Fig. 4 (left) shows the layout of a Y-shape PEG microfluidic channel. PEG microfluidic channels were fabricated by drop-dispensing polyethylene glycol diacrylate (PEG-DA) with 1% w/v UV initiator (2,2-dimethoxy-2-phenylacetophenone) on a glass slide. The glass slide was pre-modified with adhesion promoter (acrylic acid dissolved in propylene glycol monomethyl ether acetate; 10 vol.%) 16. This glass slide merely serves as a support for PEG-DA. A stamp made by the popular PDMS molding technique 22 was used to transfer a pattern onto a PEG-DA substrate as shown in Fig. 4 (right). As the PDMS mold did not make a contact with the glass support, microchannels made entirely out of PEG-DA could be fabricated. Microchannels were 100 μm wide and 100 μm deep. The PEG-DA layer on a glass support was 200 μm thick. A removable adhesive tape (Scotch^®, 3 M, St. Paul, Minnesota, USA) was used as a cover for PEG microfluidic channel as shown in Fig. 4 (left). This tape cover could be discarded after each assay.

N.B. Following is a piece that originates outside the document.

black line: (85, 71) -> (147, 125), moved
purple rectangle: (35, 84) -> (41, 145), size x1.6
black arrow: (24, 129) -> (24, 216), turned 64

Particle suspensions and/or protein solutions were introduced to a PEG microfluidic device via capillary action from the liquid droplets (3 μl each) sitting on the inlets, as shown in Fig. 1. Five minutes after introducing the solutions, an adhesive tape was removed and the microfluidic channel was rinsed with deionized water, followed by observation of the inner surfaces of a microfluidic channel with an inverted, light or fluorescent microscope (Nikon Instruments, Tokyo, Japan) (Fig. 1). This procedure was repeated until visually identifiable particle agglutinates (i.e. triplets or larger clumps) or BSA (i.e. three or more bright fluorescent spots) could not be removed from the microfluidic channel by rinsing. Additionally, we used PDMS microfluidic channels (i.e. the most popular device) as negative controls, with the same layout and dimensions of microchannels. Both "fresh" oxygen-plasma-treated PDMS (water contact angle < 10°) and "aged" PDMS (two days of incubation at room temperature after oxygen plasma treatment; water contact angle ~90°) were tested. The fabrication procedure of PDMS microfluidic device can be found in previous publications 1723.

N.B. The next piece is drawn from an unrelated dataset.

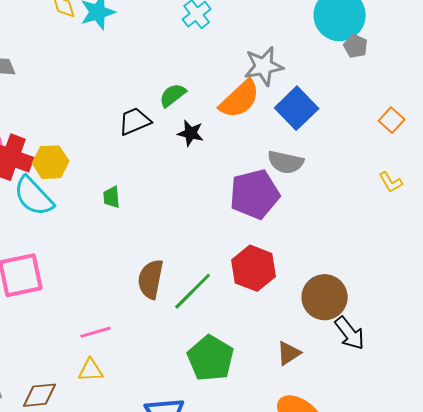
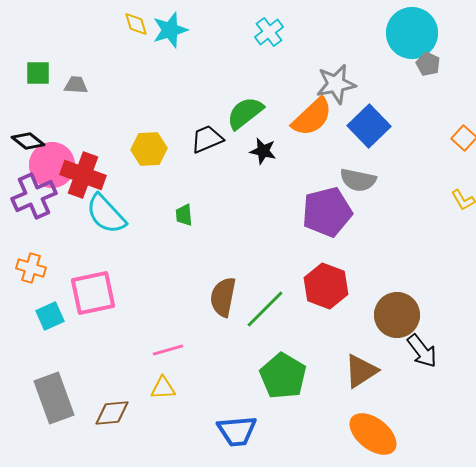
green semicircle: (173, 95) -> (245, 113), size x1.4
yellow hexagon: (51, 162) -> (149, 149), moved
brown triangle: (289, 353) -> (361, 371), size x1.4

A contact angle/surface tension analyzer (FTÅ200, First Ten Ångstroms, Portmouth, Virginia, USA) was used to measure the contact angles on the PEG surfaces with 5 μl sessile drops of deionized water. To simulate water rinsing of a microfluidic channel, the PEG surfaces were rinsed with deionized water after each contact angle measurement. Sessile drops were placed on the surfaces for 2 min, the same as the liquid exposure time of PEG (and PDMS) microfluidic channels. A single data point was averaged from three different measurements of contact angle on PEG (and PDMS) surfaces. Substrates were thoroughly dried with nitrogen gas prior to contact angle measurement.

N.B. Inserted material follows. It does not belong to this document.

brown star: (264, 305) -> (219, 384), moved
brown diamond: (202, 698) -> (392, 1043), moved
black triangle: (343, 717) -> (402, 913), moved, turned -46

Water contact angles on salt-free, dried protein films were also measured using the same instrument. Bovine serum albumin (catalog number P-7656, essentially salt-free, Sigma, St. Louis, Missouri, USA), bovine hemoglobin (catalog number H-9891, essentially salt-free, dimethylated and primarily methemoglobin, Sigma), and hen egg white lysozyme (salt-free, catalog number 10 837 059 001, Roche, Germany) were used as model proteins. 15 μl of 1 mg ml^-1 albumin, haemoglobin or lysozyme solution was deposited on a precleaned glass microscope slide (catalog number 12–552, Fisher Scientific, Pittsburgh, Philadelphia, USA), and stored in a nitrogen-purged desiccator for more than a week. 5 μl droplets of deionized water (from Millipore's Simplicity, resistivity > 18 MΩ cm) were automatically dispensed by the same contact angle analyzer, and deposited on the protein films. Contact angles were measured right after a droplet stops vibrating and forms a perfect spherical shape. This was normally achieved within 33 ms (images were captured every 33 ms). Sometimes the contact angle kept decreasing significantly over time, probably due to the absorption of solvents into the films. We simply eliminated such data from our experimental set.